YOUR TASK →
Nothing but the pictures should be left out when you copy the records exactly.

WORKING DATA →
<<<<

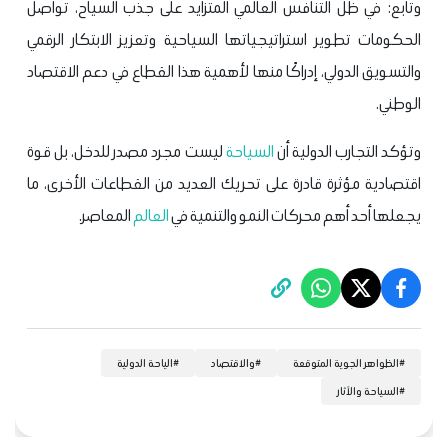
وتابع: في ظل التنافس العالمي المتزايد على جذب السياح، تواصل
الحكومات تطوير استراتيجياتها السياحية وتعزيز الابتكار الرقمي
والتسويق الدولي، إدراكًا منها لأهمية هذا القطاع في دعم الاقتصاد
الوطني.
وتؤكد التجارب الدولية أن
السياحة
ليست مجرد مصدر للدخل، بل قوة
اقتصادية مؤثرة قادرة على تحريك العديد من القطاعات الأخرى، ما
يجعلها أحد أهم محركات النمو والتنمية في
العالم
المعاصر.
#
​الظواهر الجوية المتوقعة
#
والاقتصاد
#
الياحة الدولية
#
السياحة والآثار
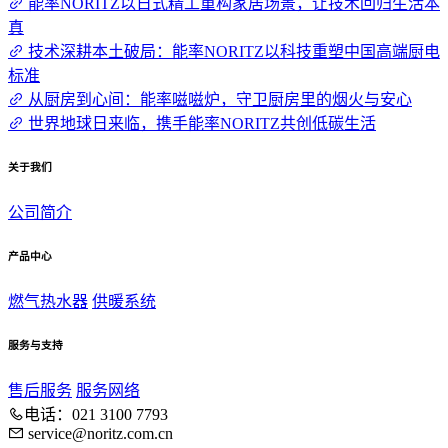
能率NORITZ以日式精工重构家居场景，让技术回归生活本
真
技术深耕本土破局：能率NORITZ以科技重塑中国高端厨电
标准
从厨房到心间：能率嗞嗞炉，守卫厨房里的烟火与安心
世界地球日来临，携手能率NORITZ共创低碳生活
关于我们
公司简介
产品中心
燃气热水器
供暖系统
服务与支持
售后服务
服务网络
电话：021 3100 7793
service@noritz.com.cn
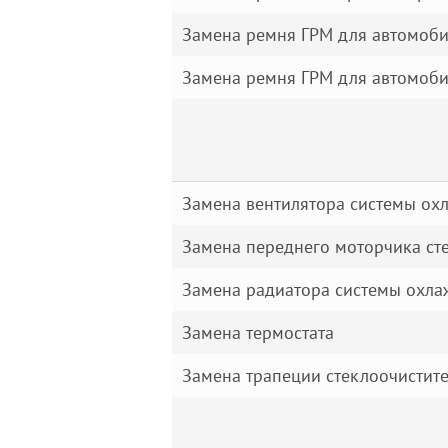
Замена ремня ГРМ для автомоби
Замена ремня ГРМ для автомоби
Замена вентилятора системы ох
Замена переднего моторчика ст
Замена радиатора системы охл
Замена термостата
Замена трапеции стеклоочистит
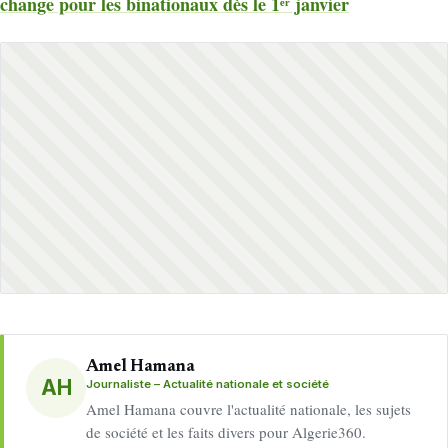
change pour les binationaux dès le 1ᵉʳ janvier
Amel Hamana
AH
Journaliste – Actualité nationale et société
Amel Hamana couvre l'actualité nationale, les sujets
de société et les faits divers pour Algerie360.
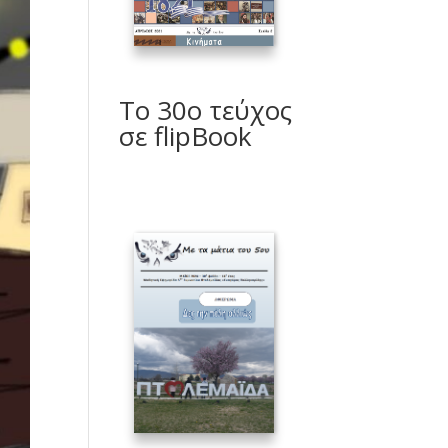
Το 30ο τεύχος
σε flipBook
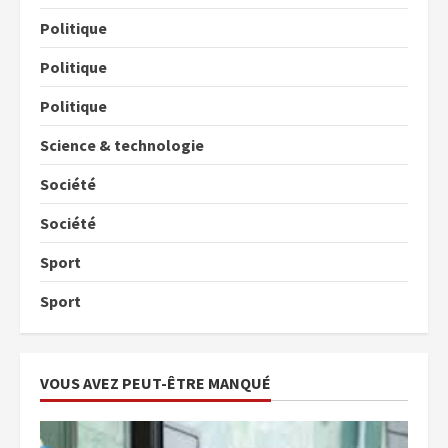
Politique
Politique
Politique
Science & technologie
Société
Société
Sport
Sport
VOUS AVEZ PEUT-ÊTRE MANQUÉ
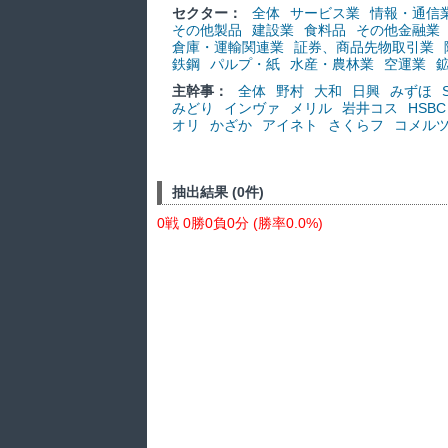
セクター：
全体
サービス業
情報・通信
その他製品
建設業
食料品
その他金融業
倉庫・運輸関連業
証券、商品先物取引業
鉄鋼
パルプ・紙
水産・農林業
空運業
主幹事：
全体
野村
大和
日興
みずほ
みどり
インヴァ
メリル
岩井コス
HSBC
オリ
かざか
アイネト
さくらフ
コメル
抽出結果 (0件)
0戦 0勝0負0分 (勝率0.0%)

>>>>

COMPLETED TASK →
وتابع: في ظل التنافس العالمي المتزايد على جذب السياح، تواصل
الحكومات تطوير استراتيجياتها السياحية وتعزيز الابتكار الرقمي
والتسويق الدولي، إدراكًا منها لأهمية هذا القطاع في دعم الاقتصاد
الوطني.
وتؤكد التجارب الدولية أن
السياحة
ليست مجرد مصدر للدخل، بل قوة
اقتصادية مؤثرة قادرة على تحريك العديد من القطاعات الأخرى، ما
يجعلها أحد أهم محركات النمو والتنمية في
العالم
المعاصر.
#
​الظواهر الجوية المتوقعة
#
والاقتصاد
#
الياحة الدولية
#
السياحة والآثار
能率NORITZ以日式精工重构家居场景，让技术回归生活本
真
技术深耕本土破局：能率NORITZ以科技重塑中国高端厨电
标准
从厨房到心间：能率嗞嗞炉，守卫厨房里的烟火与安心
世界地球日来临，携手能率NORITZ共创低碳生活
关于我们
公司简介
产品中心
燃气热水器
供暖系统
服务与支持
售后服务
服务网络
电话：021 3100 7793
service@noritz.com.cn
Замена ремня ГРМ для автомоби
Замена ремня ГРМ для автомоби
Замена вентилятора системы ох
Замена переднего моторчика ст
Замена радиатора системы охл
Замена термостата
Замена трапеции стеклоочистит
change pour les binationaux dès le 1ᵉʳ janvier
Amel Hamana
AH
Journaliste – Actualité nationale et société
Amel Hamana couvre l'actualité nationale, les sujets
de société et les faits divers pour Algerie360.
Το 30ο τεύχος
σε flipBook
Politique
Politique
Politique
Science & technologie
Société
Société
Sport
Sport
VOUS AVEZ PEUT-ÊTRE MANQUÉ
セクター：
全体
サービス業
情報・通信
その他製品
建設業
食料品
その他金融業
倉庫・運輸関連業
証券、商品先物取引業
鉄鋼
パルプ・紙
水産・農林業
空運業
主幹事：
全体
野村
大和
日興
みずほ
みどり
インヴァ
メリル
岩井コス
HSBC
オリ
かざか
アイネト
さくらフ
コメル
抽出結果 (0件)
0戦 0勝0負0分 (勝率0.0%)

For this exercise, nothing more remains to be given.